* About this exercise
I would like the lines below, from the one with "die klar machen, dass" through the one with "дополнением к", copied exactly and without any pictures.

* Exercise material
►

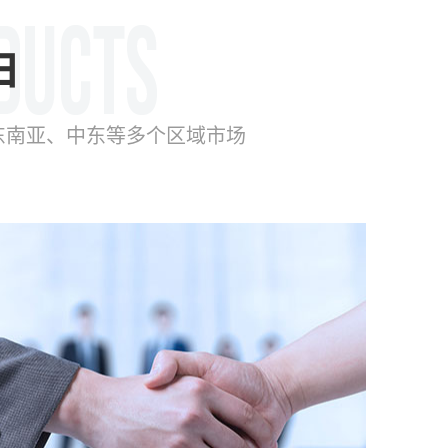
由
东南亚、中东等多个区域市场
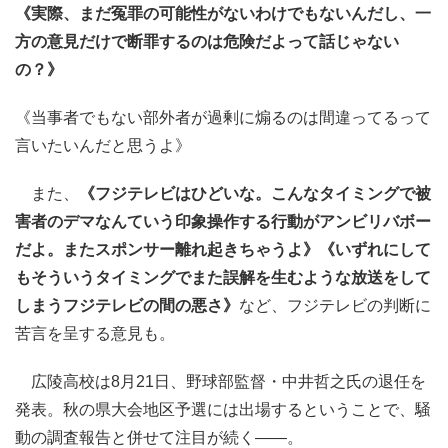
《実際、まだ冤罪の可能性がないわけでもないんだし、一
方の意見だけで断罪するのは危険だよって話じゃない
の？》
《当事者でもない部外者が過剰に煽るのは間違ってるって
言いたいんだと思うよ》
また、
《フジテレビはひどいな。こんなタイミングで被
害者のデマなんていう印象操作する行動がアンビリバボー
だよ。またスポンサー離れ起きちゃうよ》《いずれにして
もそういうタイミングでまた誤解を生むような放送をして
しまうフジテレビの間の悪さ》
など、フジテレビの判断に
苦言を呈する意見も。
広陵高校は8月21日、野球部監督・中井哲之氏の退任を
発表。秋の県大会地区予選には出場するということで、騒
動の調査報告と併せて注目が続く――。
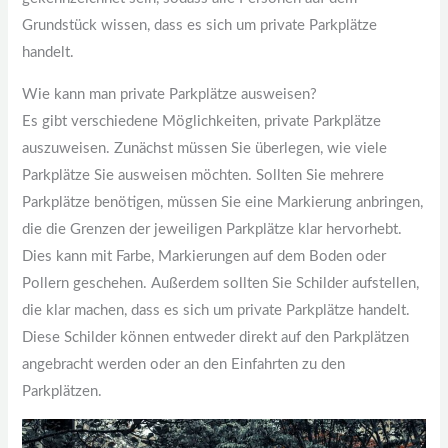
Grundstück wissen, dass es sich um private Parkplätze
handelt.
Wie kann man private Parkplätze ausweisen?
Es gibt verschiedene Möglichkeiten, private Parkplätze
auszuweisen. Zunächst müssen Sie überlegen, wie viele
Parkplätze Sie ausweisen möchten. Sollten Sie mehrere
Parkplätze benötigen, müssen Sie eine Markierung anbringen,
die die Grenzen der jeweiligen Parkplätze klar hervorhebt.
Dies kann mit Farbe, Markierungen auf dem Boden oder
Pollern geschehen. Außerdem sollten Sie Schilder aufstellen,
die klar machen, dass es sich um private Parkplätze handelt.
Diese Schilder können entweder direkt auf den Parkplätzen
angebracht werden oder an den Einfahrten zu den
Parkplätzen.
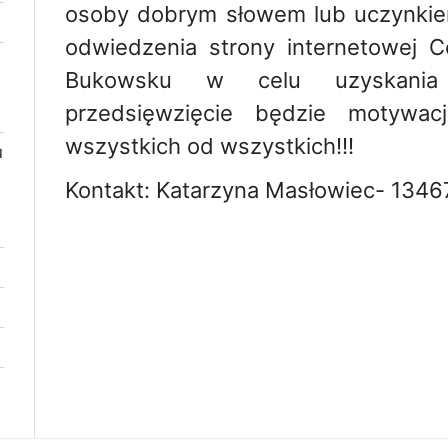
osoby dobrym słowem lub uczynkie
odwiedzenia strony internetowej 
Bukowsku w celu uzyskania 
przedsięwzięcie będzie motywac
wszystkich od wszystkich!!!
u
Kontakt: Katarzyna Masłowiec- 134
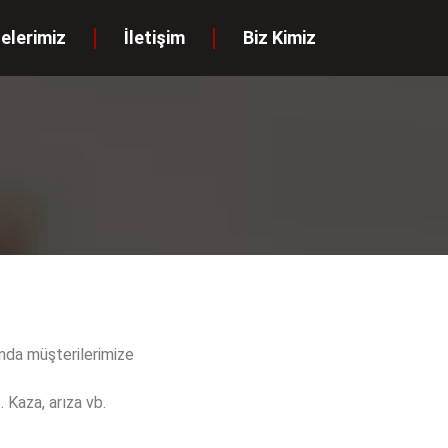
elerimiz
İletişim
Biz Kimiz
da müşterilerimize
 Kaza, arıza vb.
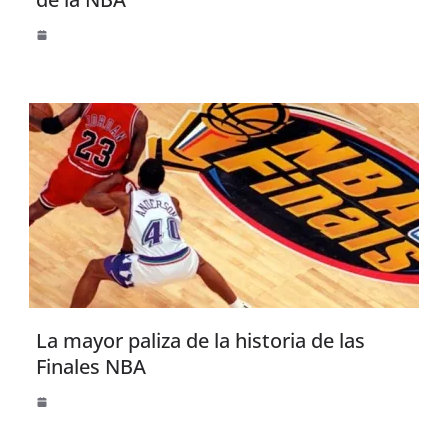
La mayor paliza de la historia de las
Finales NBA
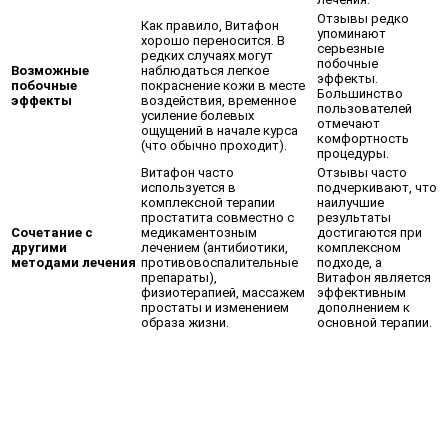
Отзывы редко
Как правило, Витафон
упоминают
хорошо переносится. В
серьезные
редких случаях могут
побочные
Возможные
наблюдаться легкое
эффекты.
побочные
покраснение кожи в месте
Большинство
эффекты
воздействия, временное
пользователей
усиление болевых
отмечают
ощущений в начале курса
комфортность
(что обычно проходит).
процедуры.
Витафон часто
Отзывы часто
используется в
подчеркивают, что
комплексной терапии
наилучшие
простатита совместно с
результаты
Сочетание с
медикаментозным
достигаются при
другими
лечением (антибиотики,
комплексном
методами лечения
противовоспалительные
подходе, а
препараты),
Витафон является
физиотерапией, массажем
эффективным
простаты и изменением
дополнением к
образа жизни.
основной терапии.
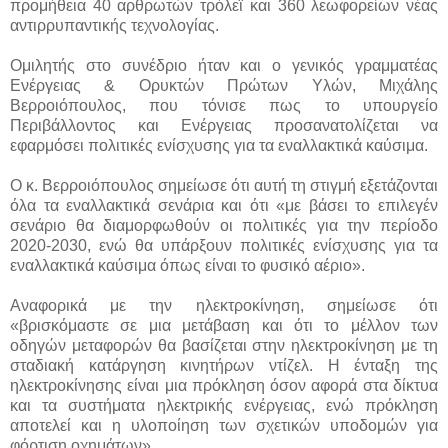
προμήθεια 40 αρθρωτών τρόλεϊ και 360 λεωφορείων νέας
αντιρρυπαντικής τεχνολογίας.
Ομιλητής στο συνέδριο ήταν και ο γενικός γραμματέας
Ενέργειας & Ορυκτών Πρώτων Υλών, Μιχάλης
Βερροιόπουλος, που τόνισε πως το υπουργείο
Περιβάλλοντος και Ενέργειας προσανατολίζεται να
εφαρμόσει πολιτικές ενίσχυσης για τα εναλλακτικά καύσιμα.
Ο κ. Βερροιόπουλος σημείωσε ότι αυτή τη στιγμή εξετάζονται
όλα τα εναλλακτικά σενάρια και ότι «με βάσει το επιλεγέν
σενάριο θα διαμορφωθούν οι πολιτικές για την περίοδο
2020-2030, ενώ θα υπάρξουν πολιτικές ενίσχυσης για τα
εναλλακτικά καύσιμα όπως είναι το φυσικό αέριο».
Αναφορικά με την ηλεκτροκίνηση, σημείωσε ότι
«βρισκόμαστε σε μια μετάβαση και ότι το μέλλον των
οδηγών μεταφορών θα βασίζεται στην ηλεκτροκίνηση με τη
σταδιακή κατάργηση κινητήρων ντίζελ. Η ένταξη της
ηλεκτροκίνησης είναι μια πρόκληση όσον αφορά στα δίκτυα
και τα συστήματα ηλεκτρικής ενέργειας, ενώ πρόκληση
αποτελεί και η υλοποίηση των σχετικών υποδομών για
φόρτιση οχημάτων»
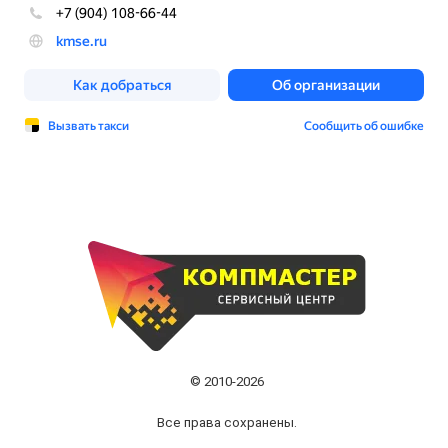
© 2010-2026
Все права сохранены.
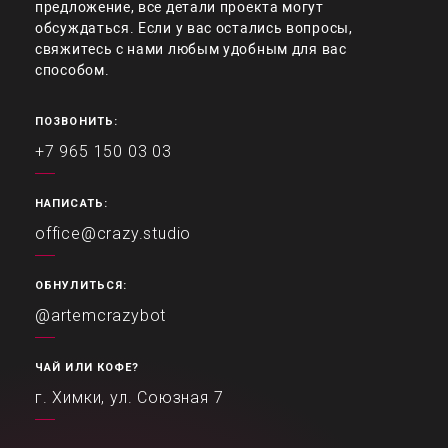
предложение, все детали проекта могут
обсуждаться. Если у вас остались вопросы,
свяжитесь с нами любым удобным для вас
способом.
ПОЗВОНИТЬ:
+7 965 150 03 03
НАПИСАТЬ:
office@crazy.studio
ОБНУЛИТЬСЯ:
@artemcrazybot
ЧАЙ ИЛИ КОФЕ?
г. Химки, ул. Союзная 7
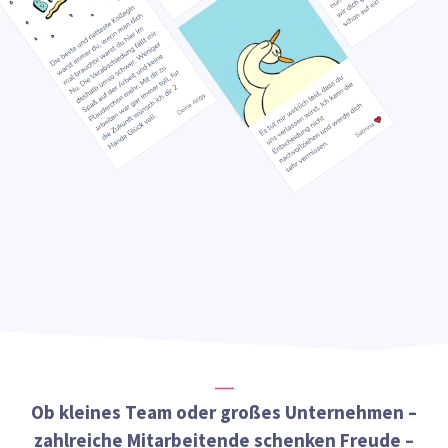
Ob kleines Team oder großes Unternehmen –
zahlreiche Mitarbeitende schenken Freude –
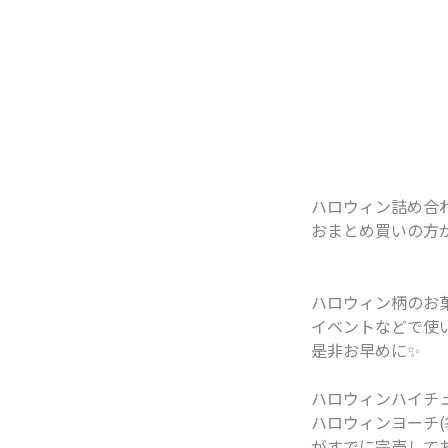
ハロウィン詰め合わ
おまとめ買いの方
ハロウィン柄のお
イベントなどで使
是非お早めに✨
ハロウィンハイチュ
ハロウィンヨーチ(
がすでに完売して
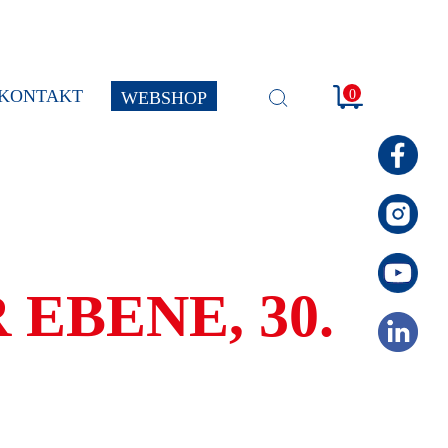
KONTAKT
0
WEBSHOP
SUCHE
ÖFFNEN
EBENE, 30.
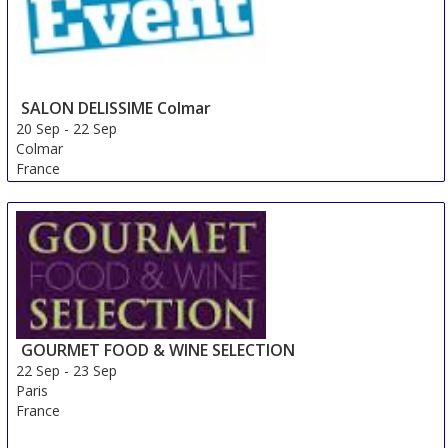
SALON DELISSIME Colmar
20 Sep
-
22 Sep
Colmar
France
GOURMET FOOD & WINE SELECTION
22 Sep
-
23 Sep
Paris
France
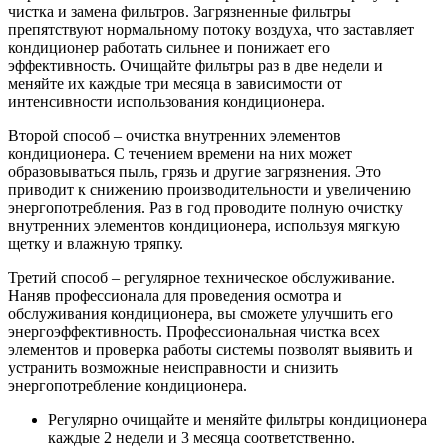
чистка и замена фильтров. Загрязненные фильтры
препятствуют нормальному потоку воздуха, что заставляет
кондиционер работать сильнее и понижает его
эффективность. Очищайте фильтры раз в две недели и
меняйте их каждые три месяца в зависимости от
интенсивности использования кондиционера.
Второй способ – очистка внутренних элементов
кондиционера. С течением времени на них может
образовываться пыль, грязь и другие загрязнения. Это
приводит к снижению производительности и увеличению
энергопотребления. Раз в год проводите полную очистку
внутренних элементов кондиционера, используя мягкую
щетку и влажную тряпку.
Третий способ – регулярное техническое обслуживание.
Наняв профессионала для проведения осмотра и
обслуживания кондиционера, вы сможете улучшить его
энергоэффективность. Профессиональная чистка всех
элементов и проверка работы системы позволят выявить и
устранить возможные неисправности и снизить
энергопотребление кондиционера.
Регулярно очищайте и меняйте фильтры кондиционера
каждые 2 недели и 3 месяца соответственно.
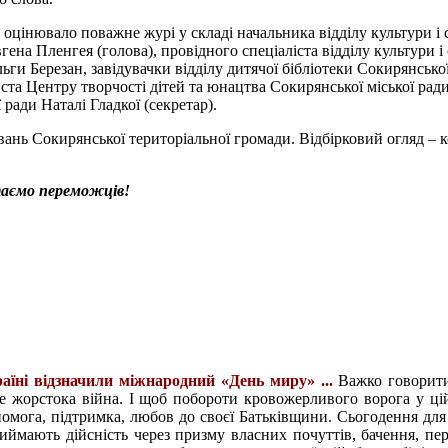
оцінювало поважне журі у складі начальника відділу культури і 
гена Пленгея (голова), провідного спеціаліста відділу культури і
ьги Березан, завідувачки відділу дитячої бібліотеки
Сокирянської
иста Центру творчості дітей та юнацтва Сокирянської міської ра
ради Наталі Гладкої (секретар).
ань Сокирянської територіальної громади. Відбірковий огляд – 
аємо переможців!
аїні відзначили міжнародний «День миру» ...
Важко говорит
де жорстока війна. І щоб побороти кровожерливого ворога у цій
опомога, підтримка, любов до своєї Батьківщини. Сьогодення для
риймають дійсність через призму власних почуттів, бачення, пе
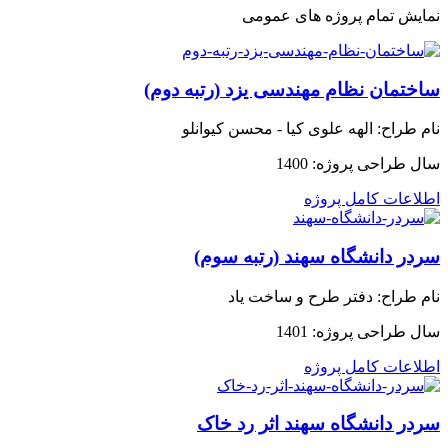
نمایش تمام پروژه های عمومی
ساختمان نظام مهندسی یزد (رتبه دوم)
نام طراح:
الهه علوی کیا - محسن کیوانلو
سال طراحی پروژه:
1400
اطلاعات کامل پروژه
سردر دانشگاه سهند (رتبه سوم)
نام طراح:
دفتر طرح و ساخت یاد
سال طراحی پروژه:
1401
اطلاعات کامل پروژه
سردر دانشگاه سهند اثر رد خاک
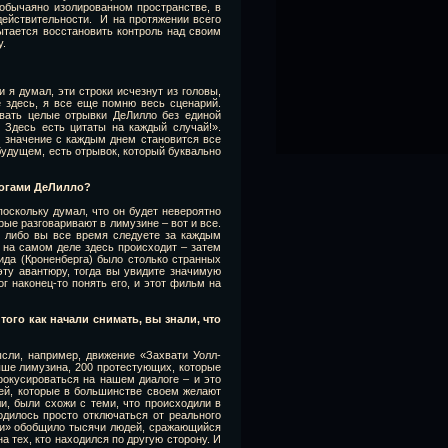
обычаяно изолированном пространстве, в
действительности. И на протяжении всего
ытается восстановить контроль над своим
у.
 я думал, эти строки исчезнут из головы,
 здесь, я все еще помню весь сценарий.
овать целые отрывки ДеЛилло без единой
! Здесь есть цитаты на каждый случай!».
х значение с каждым днем становится все
будущем, есть отрывок, который буквально
логами ДеЛилло?
поскольку думал, что он будет невероятно
рые разговаривают в лимузине – вот и все.
ь либо вы все время следуете за каждым
 на самом деле здесь происходит – затем
ида (Кроненберга) было столько странных
эту авантюру, тогда вы увидите значимую
ог наконец-то понять его, и этот фильм на
того как начали снимать, вы знали, что
сли, например, движение «Захвати Уолл-
ыше лимузина, 200 протестующих, которые
окусироваться на нашем диалоге – и это
дей, которые в большинстве своем желают
и, были схожи с теми, что происходили в
дилось просто отключаться от реального
ати» обобщило тысячи людей, сражающийся
а тех, кто находился по другую сторону. И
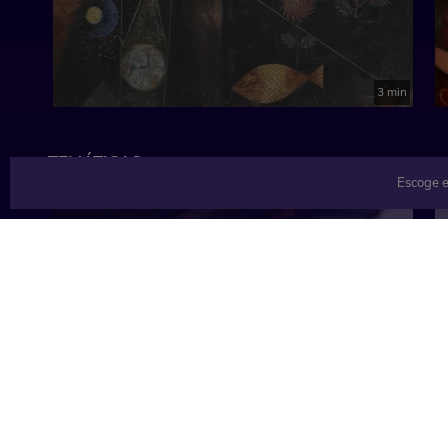
3 min
TEMÁTICAS
Escoge e
Música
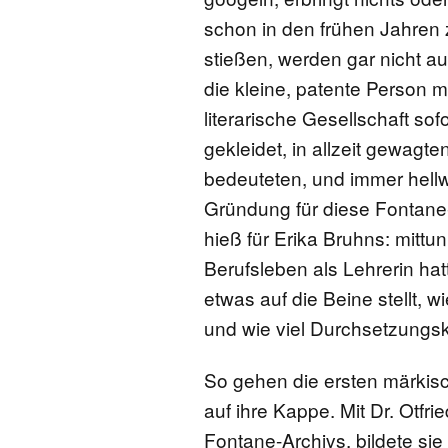
schon in den frühen Jahren
stießen, werden gar nicht 
die kleine, patente Person 
literarische Gesellschaft sof
gekleidet, in allzeit gewagte
bedeuteten, und immer hellw
Gründung für diese Fontane-
hieß für Erika Bruhns: mittu
Berufsleben als Lehrerin hat
etwas auf die Beine stellt,
und wie viel Durchsetzungskr
So gehen die ersten märkis
auf ihre Kappe. Mit Dr. Otfr
Fontane-Archivs, bildete si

◄

* Answer to this task
die klar machen, dass es sich um private Parkplätze handelt.
Diese Schilder können entweder direkt auf den Parkplätzen
angebracht werden oder an den Einfahrten zu den
Parkplätzen.
osoby dobrym słowem lub uczynkie
odwiedzenia strony internetowej 
Bukowsku w celu uzyskania 
przedsięwzięcie będzie motywac
wszystkich od wszystkich!!!
u
Kontakt: Katarzyna Masłowiec- 134
elerimiz
İletişim
Biz Kimiz
da müşterilerimize
 Kaza, arıza vb.
La mayor paliza de la historia de las
Finales NBA
Отзывы редко
Как правило, Витафон
упоминают
хорошо переносится. В
серьезные
редких случаях могут
побочные
Возможные
наблюдаться легкое
эффекты.
побочные
покраснение кожи в месте
Большинство
эффекты
воздействия, временное
пользователей
усиление болевых
отмечают
ощущений в начале курса
комфортность
(что обычно проходит).
процедуры.
Витафон часто
Отзывы часто
используется в
подчеркивают, что
комплексной терапии
наилучшие
простатита совместно с
результаты
Сочетание с
медикаментозным
достигаются при
другими
лечением (антибиотики,
комплексном
методами лечения
противовоспалительные
подходе, а
препараты),
Витафон является
физиотерапией, массажем
эффективным
простаты и изменением
дополнением к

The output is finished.